David J. Helfand is a U.S. astronomer who served as president of Quest University Canada from 2008-2015. Prior to his presidency at Quest, he was a Visiting Tutor at Quest. He has also served as chair of the Department of Astronomy at Columbia University and co-director of the Columbia Astrophysics Laboratory. He was also part of the university's Physics Department. His stated research interests include radio surveys, the origin and evolution of neutron stars and supernova remnants, and active galactic nuclei. Helfand has been instrumental in the creation of general education classes oriented around the sciences, developing a course, Frontiers of Science, that has subsequently become part of the Core Curriculum of Columbia College, the university's undergraduate liberal arts and sciences division. He holds a Bachelor of Arts from Amherst College and a Ph.D. from the University of Massachusetts Amherst.

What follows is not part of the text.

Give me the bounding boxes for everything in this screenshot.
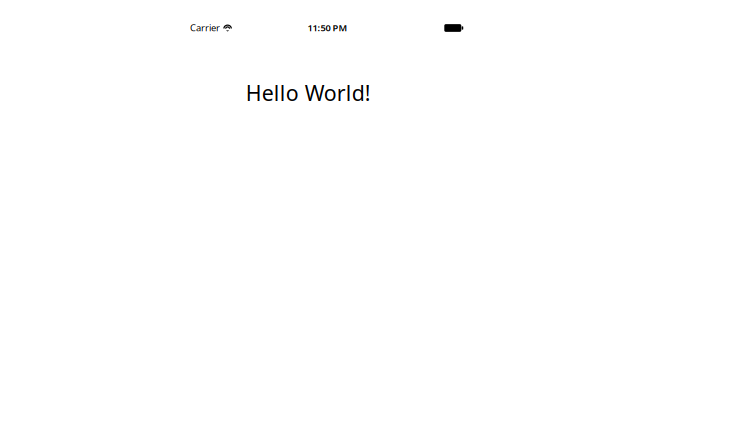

David Helfand has been affiliated with Columbia University since 1977. Immediately after obtaining his PhD from the University of Massachusetts, he joined Columbia as a research associate for two years before obtaining a tenure track position. He has, at times, been part of both the department of Astronomy and the Department of Physics. As part of the department of Astronomy he served as chair from 1986 until 1992, and again from 2002 until the present. During his time at Columbia he has mentored 22 PhD students, although he tends to focus more on undergraduate education. As part of Columbia University, he along with Darcy Kelley, a professor of biological sciences, pushed for and succeeded in creating a new science core curriculum class called Frontiers of Science, which is claimed to "make (students) aware that they can think about problems the way scientists think about problems". Rather than being taught by a single professor on a single topic, "four scientists in different disciplines deliver a series of three lectures each describing the background, context, and current state of an area of research".